[Start of Attachment]
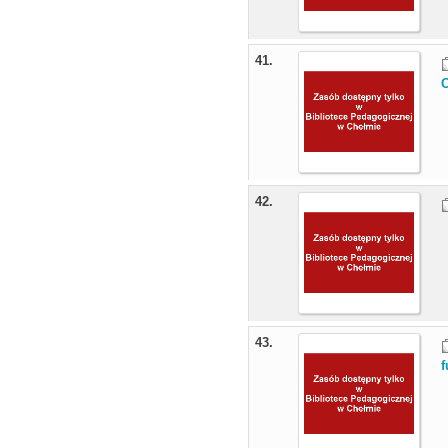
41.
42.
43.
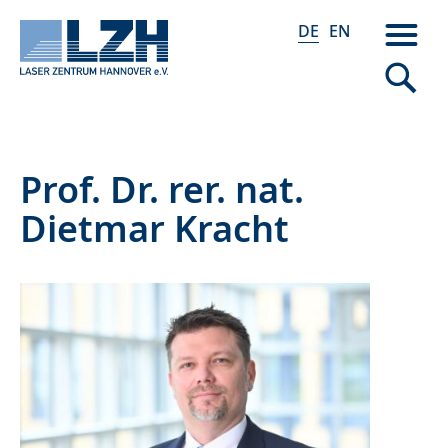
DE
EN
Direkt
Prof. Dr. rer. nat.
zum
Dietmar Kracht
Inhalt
[End of Attachment]
[Start of Attachment]
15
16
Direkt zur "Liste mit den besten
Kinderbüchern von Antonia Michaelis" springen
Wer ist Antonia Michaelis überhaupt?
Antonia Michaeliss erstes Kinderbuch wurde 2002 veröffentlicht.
[End of Attachment]
- _Task to carry out_: With the first line being the one containing "mit den besten" and the last line the one containing "Antonia Michaeliss erstes", transcribe exactly the lines above that fall in that range.

- _Task result_:
Direkt zur "Liste mit den besten
Kinderbüchern von Antonia Michaelis" springen
Wer ist Antonia Michaelis überhaupt?
Antonia Michaeliss erstes Kinderbuch wurde 2002 veröffentlicht.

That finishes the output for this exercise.